Rabbiner in der Bundeswehr: Ein klares Bekenntnis zum jüdischen Leben in Deutschland

Deutschlands Armee bekommt wieder Rabbiner. Gut so! Wer den Kampf gegen den Antisemitismus ernst nimmt, muss auch ernst machen. Ein Kommentar.

Manche Meldung geht im Strom der Nachrichten unter – dabei ist das geradezu ungerecht, zumal wenn die Nachricht einmal etwas Positives bedeutet. Aus politischer und aus gesamtgesellschaftlicher Sicht. So wie zum Beispiel diese: Die deutsche Armee bekommt wieder Rabbiner.

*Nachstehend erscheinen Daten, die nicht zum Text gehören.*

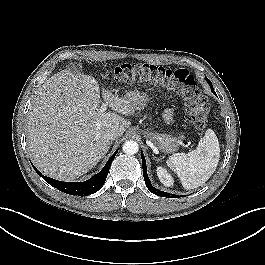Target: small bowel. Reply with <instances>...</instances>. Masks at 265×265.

Zum ersten Mal seit 100 Jahren. Mitten hinein in den grassierenden Antisemitismus ein solches Zeichen – Verteidigungsministerin Kramp-Karrenbauer sei Dank.

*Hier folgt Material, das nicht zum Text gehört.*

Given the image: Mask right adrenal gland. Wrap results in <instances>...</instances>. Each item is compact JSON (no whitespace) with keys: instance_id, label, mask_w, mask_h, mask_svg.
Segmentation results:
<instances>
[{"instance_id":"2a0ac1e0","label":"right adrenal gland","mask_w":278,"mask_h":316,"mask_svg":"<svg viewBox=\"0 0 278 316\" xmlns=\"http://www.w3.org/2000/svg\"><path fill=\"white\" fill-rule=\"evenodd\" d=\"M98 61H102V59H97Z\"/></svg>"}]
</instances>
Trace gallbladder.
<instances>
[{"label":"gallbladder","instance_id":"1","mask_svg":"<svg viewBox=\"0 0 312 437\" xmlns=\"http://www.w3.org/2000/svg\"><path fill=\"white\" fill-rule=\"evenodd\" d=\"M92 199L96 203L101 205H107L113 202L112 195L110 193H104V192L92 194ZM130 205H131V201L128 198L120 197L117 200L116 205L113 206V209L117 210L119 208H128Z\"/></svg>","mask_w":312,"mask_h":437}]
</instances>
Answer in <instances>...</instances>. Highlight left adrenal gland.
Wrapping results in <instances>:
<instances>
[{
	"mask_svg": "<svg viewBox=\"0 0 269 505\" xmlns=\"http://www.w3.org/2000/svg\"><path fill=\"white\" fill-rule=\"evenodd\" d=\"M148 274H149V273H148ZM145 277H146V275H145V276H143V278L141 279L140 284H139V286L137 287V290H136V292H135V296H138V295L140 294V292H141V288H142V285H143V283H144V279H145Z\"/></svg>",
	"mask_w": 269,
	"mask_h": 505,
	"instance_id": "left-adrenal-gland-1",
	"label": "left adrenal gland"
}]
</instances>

Sagen wir so: AKK nimmt nicht wie andere Kabinettsmitglieder für sich in Anspruch, „wegen Auschwitz“ in die Politik gegangen zu sein. Aber zum 75. Jahrestag der Befreiung des Vernichtungslagers im kommenden Jahr ist das eine gute Tat. Immerhin sehen die Katholiken, zu denen die CDU-Chefin als bekennende Christsoziale zählt, in den Juden nach einem Wort des vormaligen deutschen Papsts Benedikt XVI. ihre älteren Geschwister.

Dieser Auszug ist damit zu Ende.